Olympische SpieleMit den Olympischen Winterspielen fahren ARD und ZDF auch in diesem Jahr wieder hervorragende Einschaltquoten ein. Ein spannendes Programm, das mit Medaillen in verschiedensten Farben zudem auch noch emotionale Bilder liefert: Der Traum der Werbeindustrie, sollte man meinen. Doch dem ist nicht so. Das ZDF Werbefernsehen wies am heutigen Donnerstag daraufhin, dass sich die Werbekunden in Sachen Olympia derzeit eher zurückhaltend zeigten. Mit anderen Worten: Die zur Verfügung stehenden Werbeinseln verkaufen sich eher schleppend.

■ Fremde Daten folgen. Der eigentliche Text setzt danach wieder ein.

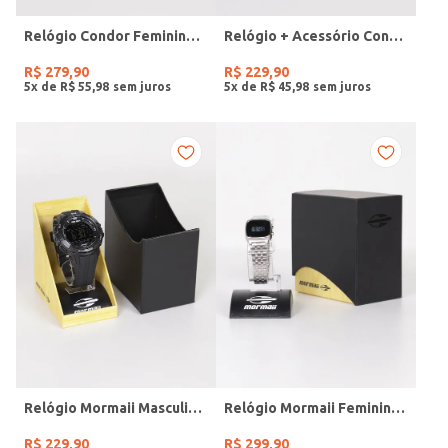
Relógio Condor Feminino DOURADO
Relógio + Acessório Condor Feminino PRATA
R$
279
,
90
R$
229
,
90
5
x de
R$
55
,
98
5
x de
R$
45
,
98
Relógio Mormaii Masculino PRETO
Relógio Mormaii Feminino PRATA
R$
229
,
90
R$
299
,
90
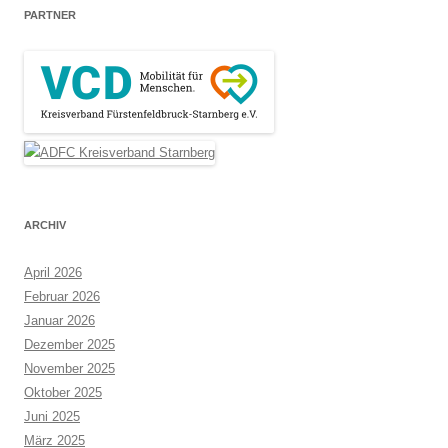
PARTNER
ARCHIV
April 2026
Februar 2026
Januar 2026
Dezember 2025
November 2025
Oktober 2025
Juni 2025
März 2025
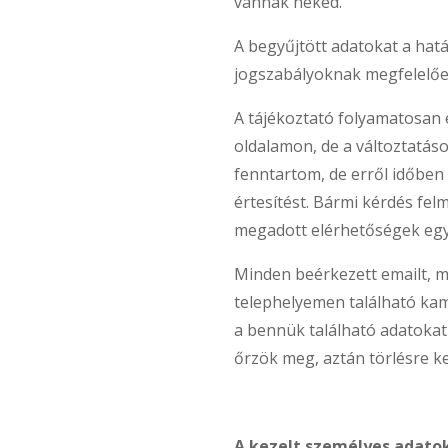
vannak neked.
A begyűjtött adatokat a hat
jogszabályoknak megfelelőe
A tájékoztató folyamatosan 
oldalamon, de a változtatáso
fenntartom, de erről időben 
értesítést. Bármi kérdés felm
megadott elérhetőségek egy
Minden beérkezett emailt, m
telephelyemen található kam
a bennük található adatokat 
őrzök meg, aztán törlésre k
A kezelt személyes adato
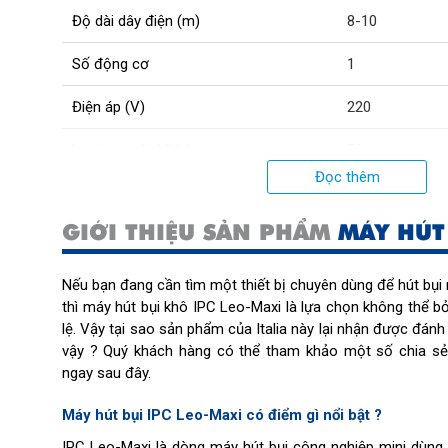
Độ dài dây điện (m)
8-10
Số động cơ
1
Điện áp (V)
220
Lưu lượng khí (l/s)
58
Đọc thêm
GIỚI THIỆU SẢN PHẨM
MÁY HÚT
Nếu bạn đang cần tìm một thiết bị chuyên dùng để hút b
thì máy hút bụi khô IPC Leo-Maxi là lựa chọn không thể b
lệ. Vậy tại sao sản phẩm của Italia này lại nhận được đán
vậy ? Quý khách hàng có thể tham khảo một số chia s
ngay sau đây.
Máy hút bụi IPC Leo-Maxi có điểm gì nổi bật ?
IPC Leo-Maxi là dòng máy hút bụi công nghiệp mini dùng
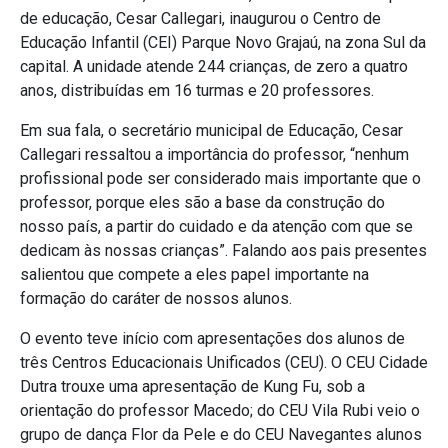
de educação, Cesar Callegari, inaugurou o Centro de
Educação Infantil (CEI) Parque Novo Grajaú, na zona Sul da
capital. A unidade atende 244 crianças, de zero a quatro
anos, distribuídas em 16 turmas e 20 professores.
Em sua fala, o secretário municipal de Educação, Cesar
Callegari ressaltou a importância do professor, “nenhum
profissional pode ser considerado mais importante que o
professor, porque eles são a base da construção do
nosso país, a partir do cuidado e da atenção com que se
dedicam às nossas crianças”. Falando aos pais presentes
salientou que compete a eles papel importante na
formação do caráter de nossos alunos.
O evento teve início com apresentações dos alunos de
três Centros Educacionais Unificados (CEU). O CEU Cidade
Dutra trouxe uma apresentação de Kung Fu, sob a
orientação do professor Macedo; do CEU Vila Rubi veio o
grupo de dança Flor da Pele e do CEU Navegantes alunos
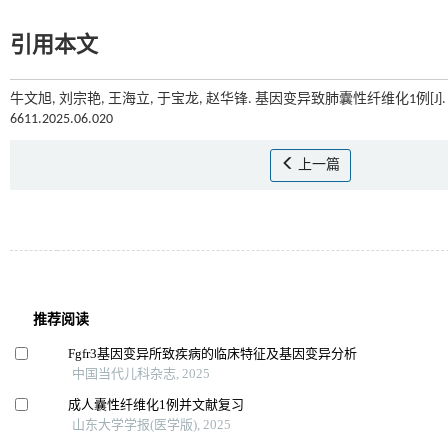
引用本文
牛文旭, 刘宗艳, 王海立, 于宝龙, 赵华锋. 基因变异致肺囊性纤维化1例[J]
6611.2025.06.020
上一篇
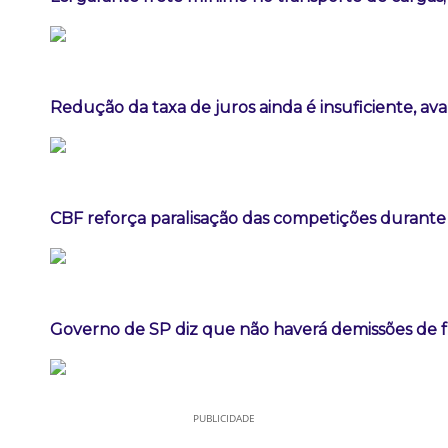
Redução da taxa de juros ainda é insuficiente, av
CBF reforça paralisação das competições durant
Governo de SP diz que não haverá demissões de 
PUBLICIDADE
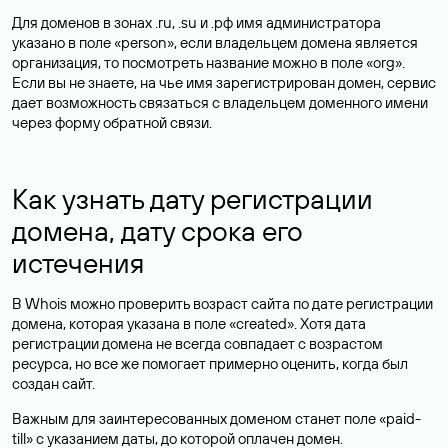
Для доменов в зонах .ru, .su и .рф имя администратора
указано в поле «person», если владельцем домена является
организация, то посмотреть название можно в поле «org».
Если вы не знаете, на чье имя зарегистрирован домен, сервис
дает возможность связаться с владельцем доменного имени
через форму обратной связи.
Как узнать дату регистрации
домена, дату срока его
истечения
В Whois можно проверить возраст сайта по дате регистрации
домена, которая указана в поле «created». Хотя дата
регистрации домена не всегда совпадает с возрастом
ресурса, но все же помогает примерно оценить, когда был
создан сайт.
Важным для заинтересованных доменом станет поле «paid-
till» с указанием даты, до которой оплачен домен.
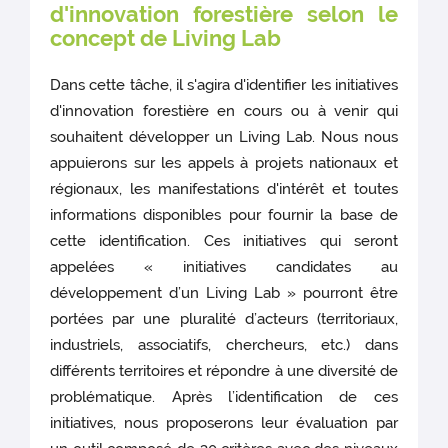
d'innovation forestière selon le
concept de Living Lab
Dans cette tâche, il s'agira d'identifier les initiatives
d'innovation forestière en cours ou à venir qui
souhaitent développer un Living Lab. Nous nous
appuierons sur les appels à projets nationaux et
régionaux, les manifestations d'intérêt et toutes
informations disponibles pour fournir la base de
cette identification. Ces initiatives qui seront
appelées « initiatives candidates au
développement d’un Living Lab » pourront être
portées par une pluralité d’acteurs (territoriaux,
industriels, associatifs, chercheurs, etc.) dans
différents territoires et répondre à une diversité de
problématique. Après l’identification de ces
initiatives, nous proposerons leur évaluation par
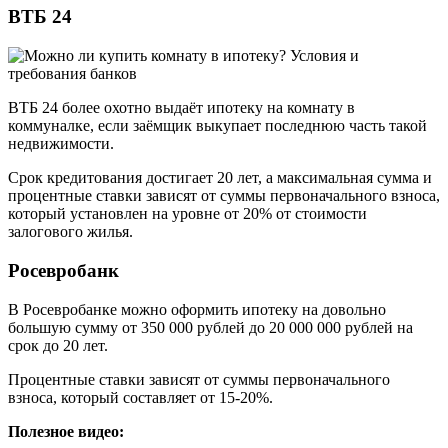
ВТБ 24
ВТБ 24 более охотно выдаёт ипотеку на комнату в
коммуналке, если заёмщик выкупает последнюю часть такой
недвижимости.
Срок кредитования достигает 20 лет, а максимальная сумма и
процентные ставки зависят от суммы первоначального взноса,
который установлен на уровне от 20% от стоимости
залогового жилья.
Росевробанк
В Росевробанке можно оформить ипотеку на довольно
большую сумму от 350 000 рублей до 20 000 000 рублей на
срок до 20 лет.
Процентные ставки зависят от суммы первоначального
взноса, который составляет от 15-20%.
Полезное видео:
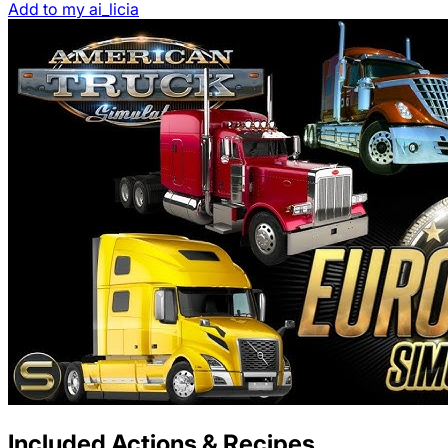
Add to my ai_licia
Included Actions & Recipes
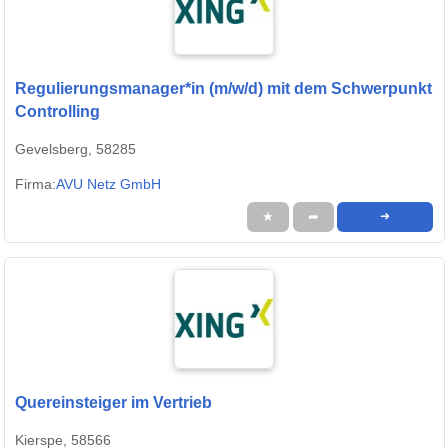
Regulierungsmanager*in (m/w/d) mit dem Schwerpunkt
Controlling
Gevelsberg, 58285
Firma:
AVU Netz GmbH
★
➦
➜
Quereinsteiger im Vertrieb
Kierspe, 58566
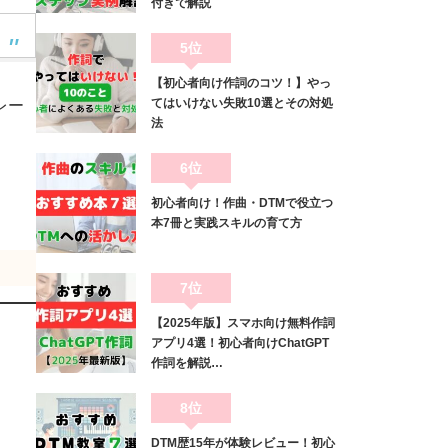
付きで解説
5位
【初心者向け作詞のコツ！】やっ
てはいけない失敗10選とその対処
レー
法
6位
初心者向け！作曲・DTMで役立つ
本7冊と実践スキルの育て方
7位
【2025年版】スマホ向け無料作詞
アプリ4選！初心者向けChatGPT
作詞を解説…
8位
DTM歴15年が体験レビュー！初心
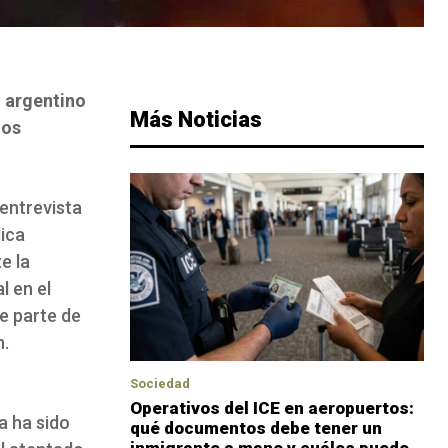
o argentino
Más Noticias
mos
 entrevista
lica
e la
l en el
de parte de
n.
Sociedad
Operativos del ICE en aeropuertos:
a ha sido
qué documentos debe tener un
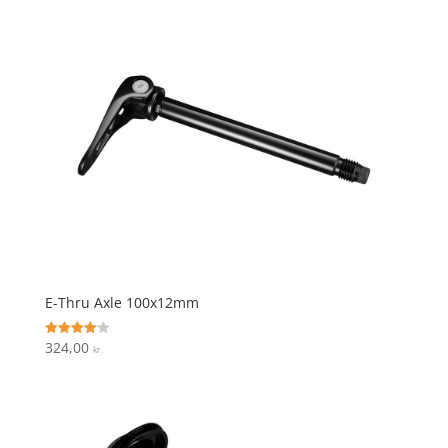
E-Thru Axle 100x12mm
324,00
Vurderet
kr.
4.1
ud af 5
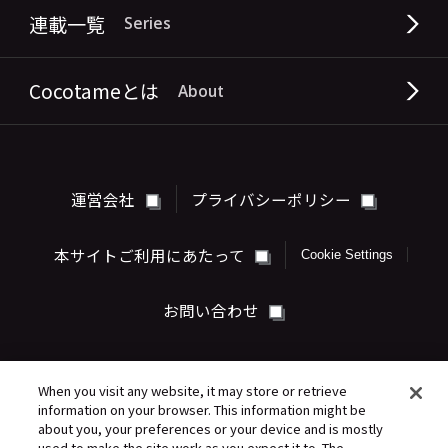
連載一覧
Series
Cocotameとは
About
運営会社
プライバシーポリシー
本サイトご利用にあたって
Cookie Settings
お問い合わせ
When you visit any website, it may store or retrieve
information on your browser. This information might be
about you, your preferences or your device and is mostly
伊豆見香苗 公式サイト
used to make the site work as you expect it to. The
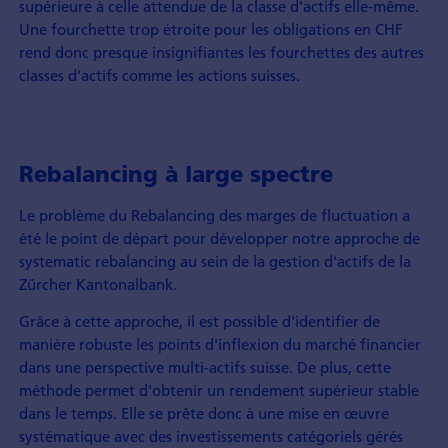
supérieure à celle attendue de la classe d'actifs elle-même.
Une fourchette trop étroite pour les obligations en CHF
rend donc presque insignifiantes les fourchettes des autres
classes d'actifs comme les actions suisses.
Rebalancing à large spectre
Le problème du Rebalancing des marges de fluctuation a
été le point de départ pour développer notre approche de
systematic rebalancing au sein de la gestion d'actifs de la
Zürcher Kantonalbank.
Grâce à cette approche, il est possible d'identifier de
manière robuste les points d'inflexion du marché financier
dans une perspective multi-actifs suisse. De plus, cette
méthode permet d'obtenir un rendement supérieur stable
dans le temps. Elle se prête donc à une mise en œuvre
systématique avec des investissements catégoriels gérés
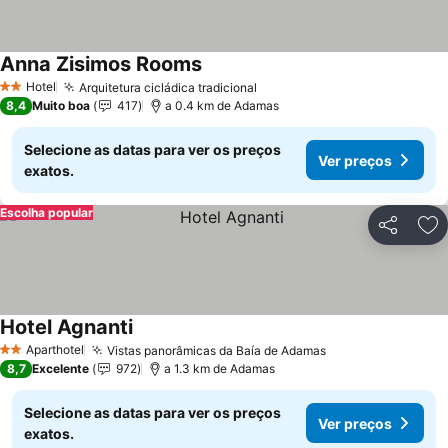
Anna Zisimos Rooms
Hotel
Arquitetura cicládica tradicional
2 Estrelas
8,4
Muito boa
417
a 0.4 km de Adamas
Selecione as datas para ver os preços
Ver preços
exatos.
Escolha popular
Partilhar
Ad
Hotel Agnanti
Aparthotel
Vistas panorâmicas da Baía de Adamas
2 Estrelas
8,7
Excelente
972
a 1.3 km de Adamas
Selecione as datas para ver os preços
Ver preços
exatos.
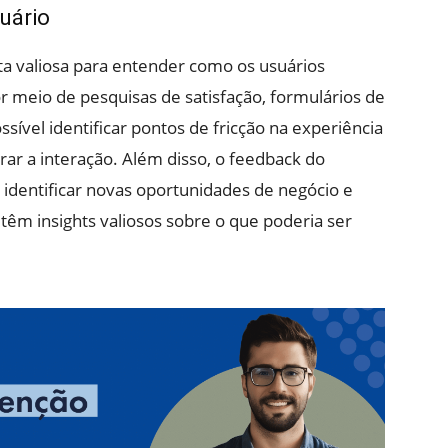
uário
a valiosa para entender como os usuários
r meio de pesquisas de satisfação, formulários de
sível identificar pontos de fricção na experiência
rar a interação. Além disso, o feedback do
 identificar novas oportunidades de negócio e
 têm insights valiosos sobre o que poderia ser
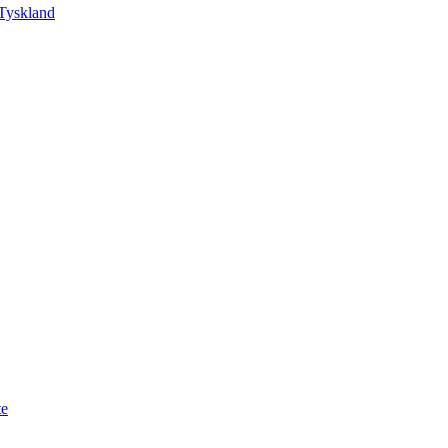
Tyskland
te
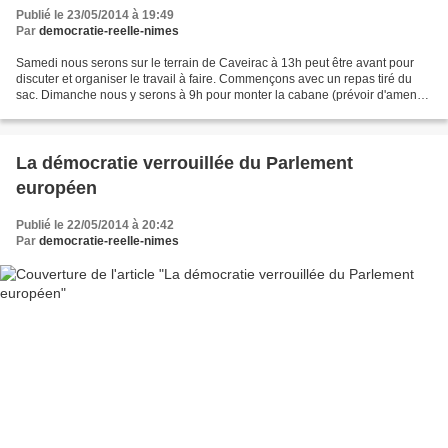
Publié le 23/05/2014 à 19:49
Par
democratie-reelle-nimes
Samedi nous serons sur le terrain de Caveirac à 13h peut être avant pour
discuter et organiser le travail à faire. Commençons avec un repas tiré du
sac. Dimanche nous y serons à 9h pour monter la cabane (prévoir d'amener
le pique nique aussi). Tout ça...
La démocratie verrouillée du Parlement
européen
Publié le 22/05/2014 à 20:42
Par
democratie-reelle-nimes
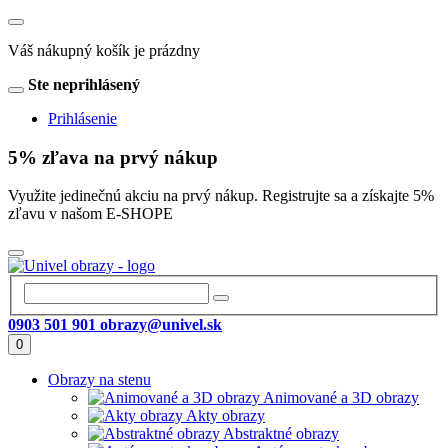
Váš nákupný košík je prázdny
Ste neprihlásený
Prihlásenie
5% zľava na prvý nákup
Využite jedinečnú akciu na prvý nákup. Registrujte sa a získajte 5%
zľavu v našom E-SHOPE
0903 501 901
obrazy@univel.sk
0
Obrazy na stenu
Animované a 3D obrazy
Akty obrazy
Abstraktné obrazy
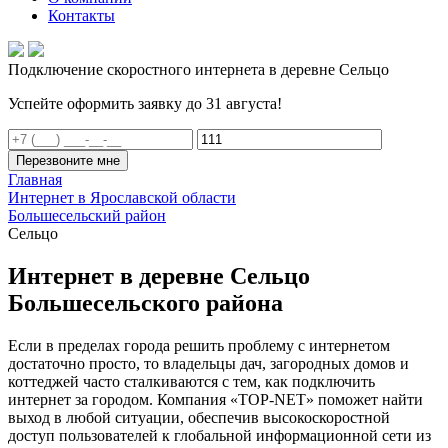
Контакты
Подключение скоростного интернета в деревне Сельцо
Успейте оформить заявку до 31 августа!
Перезвоните мне
Главная
Интернет в Ярославской области
Большесельский район
Сельцо
Интернет в деревне Сельцо
Большесельского района
Если в пределах города решить проблему с интернетом
достаточно просто, то владельцы дач, загородных домов и
коттеджей часто сталкиваются с тем, как подключить
интернет за городом. Компания «TOP-NET» поможет найти
выход в любой ситуации, обеспечив высокоскоростной
доступ пользователей к глобальной информационной сети из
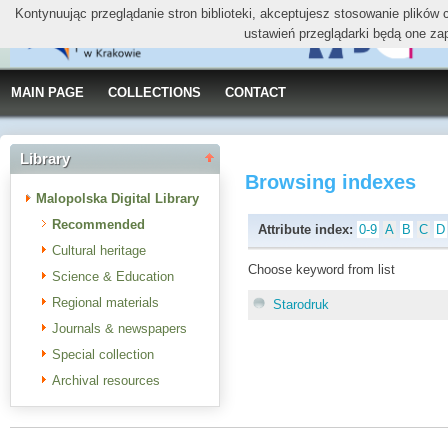
Kontynuując przeglądanie stron biblioteki, akceptujesz stosowanie plików
ustawień przeglądarki będą one za
MAIN PAGE
COLLECTIONS
CONTACT
Library
Browsing indexes
Malopolska Digital Library
Recommended
Attribute index:
0-9
A
B
C
D
Cultural heritage
Choose keyword from list
Science & Education
Regional materials
Starodruk
Journals & newspapers
Special collection
Archival resources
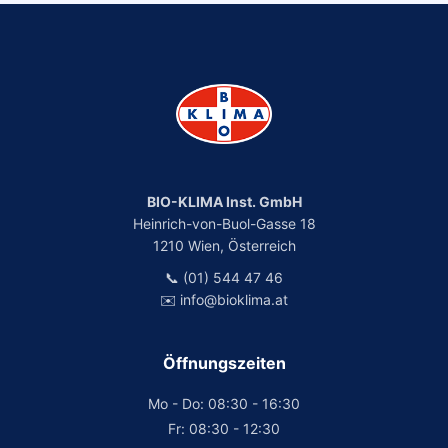
BIO-KLIMA Inst. GmbH
Heinrich-von-Buol-Gasse 18
1210 Wien, Österreich
📞 (01) 544 47 46
✉️ info@bioklima.at
Öffnungszeiten
Mo - Do: 08:30 - 16:30
Fr: 08:30 - 12:30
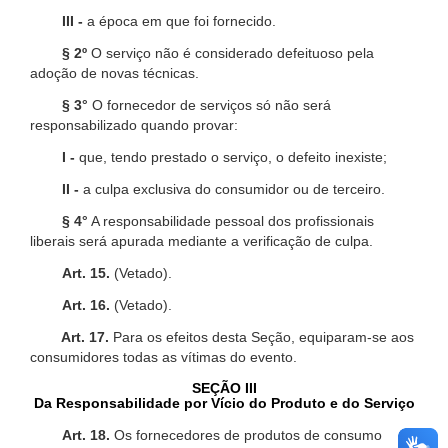
III -
a época em que foi fornecido.
§ 2º
O serviço não é considerado defeituoso pela
adoção de novas técnicas.
§ 3°
O fornecedor de serviços só não será
responsabilizado quando provar:
I -
que, tendo prestado o serviço, o defeito inexiste;
II -
a culpa exclusiva do consumidor ou de terceiro.
§ 4°
A responsabilidade pessoal dos profissionais
liberais será apurada mediante a verificação de culpa.
Art. 15.
(Vetado).
Art. 16.
(Vetado).
Art. 17.
Para os efeitos desta Seção, equiparam-se aos
consumidores todas as vítimas do evento.
SEÇÃO III
Da Responsabilidade por Vício do Produto e do Serviço
Art. 18.
Os fornecedores de produtos de consumo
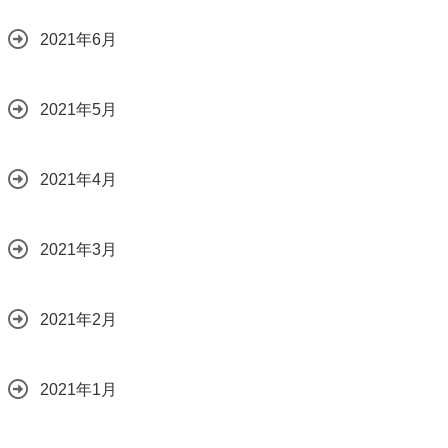
2021年6月
2021年5月
2021年4月
2021年3月
2021年2月
2021年1月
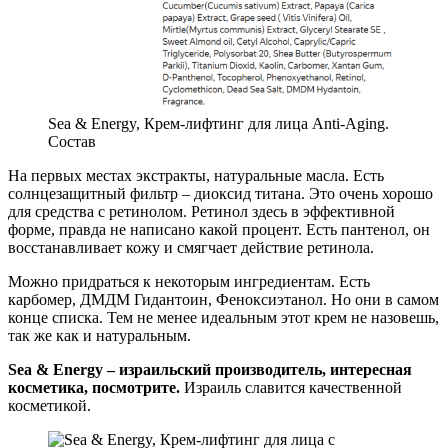
Sea & Energy, Крем-лифтинг для лица Anti-Aging.
Состав
На первых местах экстракты, натуральные масла. Есть
солнцезащитный фильтр – диоксид титана. Это очень хорошо
для средства с ретинолом. Ретинол здесь в эффективной
форме, правда не написано какой процент. Есть пантенол, он
восстанавливает кожу и смягчает действие ретинола.
Можно придраться к некоторым ингредиентам. Есть
карбомер, ДМДМ Гидантоин, Феноксиэтанол. Но они в самом
конце списка. Тем не менее идеальным этот крем не назовешь,
так же как и натуральным.
Sea & Energy – израильский производитель, интересная
косметика, посмотрите.
Израиль славится качественной
косметикой.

Für die Verkäufer der ZDF-Werbung ist das nur schwer nachvollziehbar, auch wenn der Verkauf der Werbezeiten bei Winterspielen schon länger nicht leicht fällt. Ein Grund könnte laut Christoph Lüken, Leiter Sales Marketing beim ZDF Werbefernsehen, der Austragungsort sein. So fallen bei Olympischen Spielen in Übersee viele Wettbewerbe in nicht vermarktbare Zeiten - bei ARD und ZDF ist um 20 Uhr Schluss mit der Werbung.
 

 
Allerdings, so Lüken, ließen sich die für Deutschland wichtigen Ereignisse - so zum Beispiel die Damenabfahrt und Biathlon - aufgrund ihrer Platzierung durchaus mit Werbung belegen. Gegenüber den Olympischen Spielen in Salt Lake City vor acht Jahren zog Lüken zufolge das Geschäft in Turin vor vier Jahren wieder leicht an. Auch bei der ARD fällt die Vermarktung offenbar nicht leicht. Auf DWDL.de-Nachfrage heißt es seitens des Vermarkters ARD Werbung Sales & Services: "Dass die Werbevermarktung aufgrund der Zeitverschiebung kein Selbstläufer ist wie bei anderen Sportevents, überrascht nicht."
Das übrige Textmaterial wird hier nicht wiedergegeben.